The numbers tell the story: although the Midwest hosts 22% of America’s Fortune 500 companies, it captures only 5% of total U.S. venture funding. A mere five cities — San Francisco, New York, Boston, San Jose, and Los Angeles — account for 67.5% of all U.S. venture capital. Chicago ranks ninth as of December 2023, and some of the nation’s largest pension funds, including Wisconsin’s $132 billion WRS, call the region home. Yet iconic venture firms like a16z and Sequoia rarely plant roots here, leaving students less aware of opportunities in startups and VC. Without adequate guidance and engagement, many young innovators default to traditional career paths. Meanwhile, the few Midwest-based venture shops often operate in isolation — rarely sharing deal flow or actively engaging with university campuses — while their West Coast counterparts regularly host events and build relationships on-site.
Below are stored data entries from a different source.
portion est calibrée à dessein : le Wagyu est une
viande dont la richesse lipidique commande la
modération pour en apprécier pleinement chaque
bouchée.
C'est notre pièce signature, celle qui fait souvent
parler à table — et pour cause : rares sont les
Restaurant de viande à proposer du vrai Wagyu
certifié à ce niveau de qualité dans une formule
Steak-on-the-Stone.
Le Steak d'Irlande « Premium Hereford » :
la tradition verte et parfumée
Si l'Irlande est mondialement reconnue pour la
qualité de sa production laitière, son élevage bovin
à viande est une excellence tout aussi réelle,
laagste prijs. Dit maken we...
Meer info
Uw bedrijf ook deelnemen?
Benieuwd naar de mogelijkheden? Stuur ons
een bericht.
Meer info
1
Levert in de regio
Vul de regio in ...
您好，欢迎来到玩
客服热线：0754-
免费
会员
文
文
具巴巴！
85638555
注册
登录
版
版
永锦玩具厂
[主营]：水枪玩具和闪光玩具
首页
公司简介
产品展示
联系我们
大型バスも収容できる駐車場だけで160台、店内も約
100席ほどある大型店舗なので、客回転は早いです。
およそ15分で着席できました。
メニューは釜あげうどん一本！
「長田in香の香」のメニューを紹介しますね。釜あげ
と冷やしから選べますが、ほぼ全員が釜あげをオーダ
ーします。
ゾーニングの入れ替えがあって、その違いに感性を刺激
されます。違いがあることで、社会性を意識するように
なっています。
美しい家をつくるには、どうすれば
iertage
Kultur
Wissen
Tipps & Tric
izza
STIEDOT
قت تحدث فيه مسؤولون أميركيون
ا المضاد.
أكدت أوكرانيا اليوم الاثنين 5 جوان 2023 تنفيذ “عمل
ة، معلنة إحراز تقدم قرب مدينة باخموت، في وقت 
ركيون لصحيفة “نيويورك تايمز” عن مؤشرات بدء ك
Over the last year and a half, however, I’ve seen a promising shift: the rise of student “scout” programs breathing fresh energy into our campuses. For example, serving as a scout for Soma Capital has not only allowed me to grow as a leader at my own university but also connected me to likeminded peers across the Midwest. Building on that experience, I intend to redouble efforts during my junior year and experiment with new initiatives to continue to build a more robust ecosystem:
1. Empower Every Scout to be #1: Reid Hoffman’s advice on scaling organizations emphasizes the importance of empowering individuals within the organization, not just promoting the organization itself. Each person on the journey to scale should become a hero in their own right at their respective schools, rather than solely focusing on making the overarching organization heroic. Teaching Midwest scouts scaling fundamentals — put founders first, be unreasonably supportive, and set a winning vision — can lead them to become “heroes” in their own communities.
2. Foster Interconnectedness: Rather than mirroring the closed-door approach of some Midwest VCs, we aim to form a “mafia” model — think the PayPal Mafia, but for students. By sharing resources, lessons learned, and opportunities, scouts across universities can accelerate one another’s growth. A tightly knit network of young innovators working together can produce results far greater than the sum of its parts.
3. Provide Better Resources and Education: We must arm students with accessible guidance — from Y Combinator’s free materials to lessons from alumni and guest speakers. By elevating the quality of entrepreneurial education, we’ll help new founders move beyond “tar-pit ideas” and tackle real problems. The goal is to blend domain-specific college knowledge with practical, real-world application. The form which this takes on could be a venture studio or a fellowship, but that’s subject to more investigation.
This is a moment of profound opportunity. By connecting dedicated scouts, tapping into the region’s existing capital, and nurturing an environment that values genuine collaboration, we can lay the groundwork for a renewed Midwestern entrepreneurial renaissance.